Dataset items -
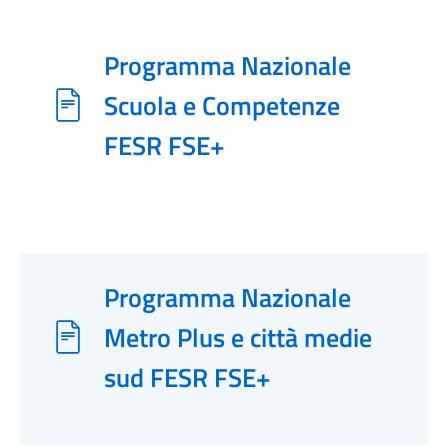
Programma Nazionale
Scuola e Competenze
FESR FSE+
Programma Nazionale
Metro Plus e città medie
sud FESR FSE+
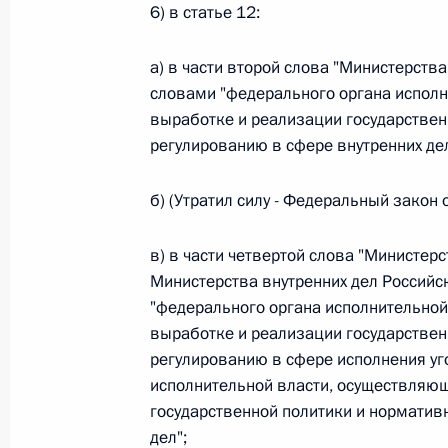
6) в статье 12:
Федеральный закон от 26.07.2026
а) в части второй слова "Министерст
О внесении изменений в статью 13–2 Фед
словами "федерального органа исполн
и признании утратившим силу пункта 1 ча
изменений в Федеральный закон „Об акта
выработке и реализации государствен
регулированию в сфере внутренних дел
26 июля 2026 года
б) (Утратил силу - Федеральный закон
Федеральный закон от 26.07.2026
в) в части четвертой слова "Министер
О внесении изменения в статью 10 Федер
Министерства внутренних дел Россий
"федерального органа исполнительной
26 июля 2026 года
выработке и реализации государствен
регулированию в сфере исполнения уг
исполнительной власти, осуществляю
Федеральный закон от 26.07.2026
государственной политики и норматив
О ратификации Соглашения между Правит
дел";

PROBLEM -
Skipping any pictures, copy the entries exactly as they appear.

WRITTEN SOLUTION -
Programma Nazionale
Scuola e Competenze
FESR FSE+
Programma Nazionale
Metro Plus e città medie
sud FESR FSE+
6) в статье 12:
Федеральный закон от 26.07.2026
а) в части второй слова "Министерст
О внесении изменений в статью 13–2 Фед
словами "федерального органа исполн
и признании утратившим силу пункта 1 ча
изменений в Федеральный закон „Об акта
выработке и реализации государствен
регулированию в сфере внутренних дел
26 июля 2026 года
б) (Утратил силу - Федеральный закон
Федеральный закон от 26.07.2026
в) в части четвертой слова "Министер
О внесении изменения в статью 10 Федер
Министерства внутренних дел Россий
"федерального органа исполнительной
26 июля 2026 года
выработке и реализации государствен
регулированию в сфере исполнения уг
исполнительной власти, осуществляю
Федеральный закон от 26.07.2026
государственной политики и норматив
О ратификации Соглашения между Правит
дел";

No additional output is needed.